» Task item:
In your copy, include every line of the records exactly and no picture at all.

Segment Start: Material provided

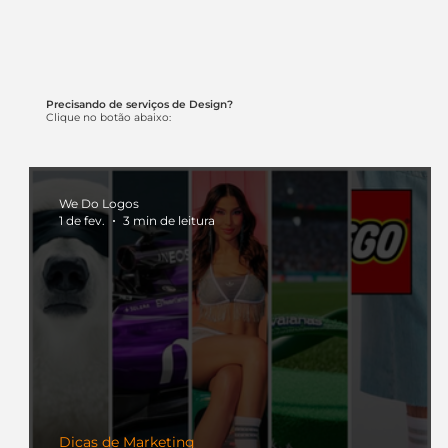
Precisando de serviços de Design?
Clique no botão abaixo:
We Do Logos
1 de fev.
3 min de leitura
Dicas de Marketing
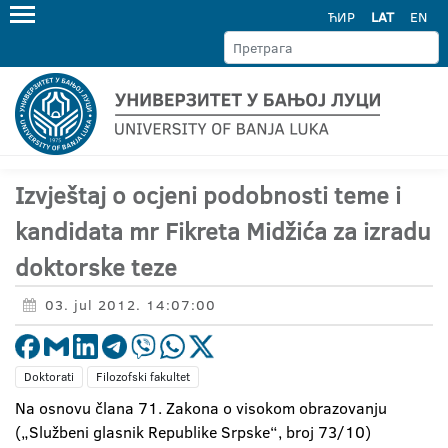
ЋИР
LAT
EN
Izvještaj o ocjeni podobnosti teme i
kandidata mr Fikreta Midžića za izradu
doktorske teze
03. jul 2012. 14:07:00
Doktorati
Filozofski fakultet
Na osnovu člana 71. Zakona o visokom obrazovanju
(„Službeni glasnik Republike Srpske“, broj 73/10)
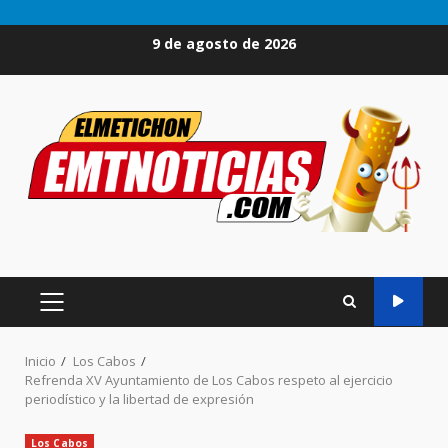
Saltar
9 de agosto de 2026
al
contenido
MENÚ
PRINCIPAL
Inicio
Los Cabos
Refrenda XV Ayuntamiento de Los Cabos respeto al ejercicio
periodístico y la libertad de expresión
Los Cabos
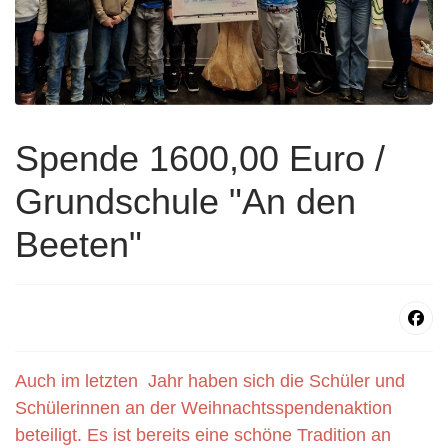
Spende 1600,00 Euro /
Grundschule "An den
Beeten"
Auch im letzten Jahr haben sich die Schüler und
Schülerinnen an der Weihnachtsspendenaktion
beteiligt. Es ist bereits eine schöne Tradition an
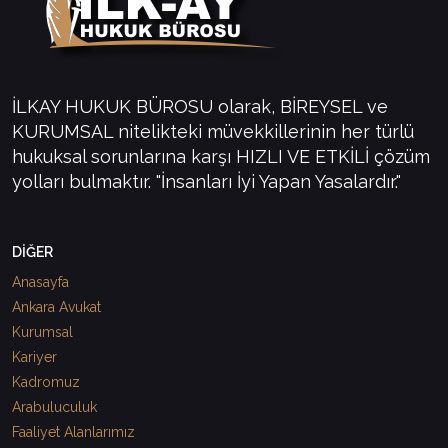
İLKAY HUKUK BÜROSU olarak, BİREYSEL ve
KURUMSAL nitelikteki müvekkillerinin her türlü
hukuksal sorunlarına karşı HIZLI VE ETKİLİ çözüm
yolları bulmaktır. "İnsanları İyi Yapan Yasalardır."
DİĞER
Anasayfa
Ankara Avukat
Kurumsal
Kariyer
Kadromuz
Arabuluculuk
Faaliyet Alanlarımız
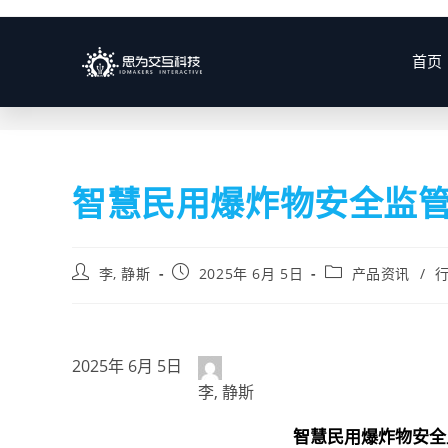
博客
首页
智慧民用爆炸物安全监
李, 静斯
2025年 6月 5日
产品资讯
/
2025年 6月 5日
李, 静斯
智慧民用爆炸物安全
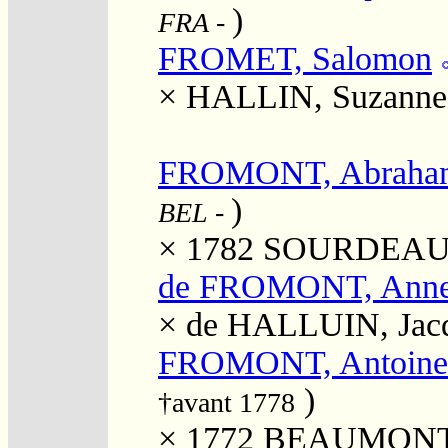
)
FRA
-
FROMET, Salomon
×
HALLIN, Suzanne
FROMONT, Abraha
)
BEL
-
× 1782
SOURDEAU, 
de FROMONT, Ann
×
de HALLUIN, Jac
FROMONT, Antoine 
)
†avant 1778
× 1772
BEAUMONT,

Segment End: Material provided

» Response area:
Precisando de serviços de Design?
Clique no botão abaixo:
We Do Logos
1 de fev.
3 min de leitura
Dicas de Marketing
ЋИР
LAT
EN
Izvještaj o ocjeni podobnosti teme i
kandidata mr Fikreta Midžića za izradu
doktorske teze
03. jul 2012. 14:07:00
Doktorati
Filozofski fakultet
Na osnovu člana 71. Zakona o visokom obrazovanju
(„Službeni glasnik Republike Srpske“, broj 73/10)
Saltar
9 de agosto de 2026
al
contenido
MENÚ
PRINCIPAL
Inicio
Los Cabos
Refrenda XV Ayuntamiento de Los Cabos respeto al ejercicio
periodístico y la libertad de expresión
Los Cabos
Spende 1600,00 Euro /
Grundschule "An den
Beeten"
Auch im letzten Jahr haben sich die Schüler und
Schülerinnen an der Weihnachtsspendenaktion
beteiligt. Es ist bereits eine schöne Tradition an
İLKAY HUKUK BÜROSU olarak, BİREYSEL ve
KURUMSAL nitelikteki müvekkillerinin her türlü
hukuksal sorunlarına karşı HIZLI VE ETKİLİ çözüm
yolları bulmaktır. "İnsanları İyi Yapan Yasalardır."
DİĞER
Anasayfa
Ankara Avukat
Kurumsal
Kariyer
Kadromuz
Arabuluculuk
Faaliyet Alanlarımız
博客
首页
智慧民用爆炸物安全监
李, 静斯
2025年 6月 5日
产品资讯
/
2025年 6月 5日
李, 静斯
智慧民用爆炸物安全
)
FRA
-
FROMET, Salomon
×
HALLIN, Suzanne
FROMONT, Abraha
)
BEL
-
× 1782
SOURDEAU, 
de FROMONT, Ann
×
de HALLUIN, Jac
FROMONT, Antoine 
)
†avant 1778
× 1772
BEAUMONT,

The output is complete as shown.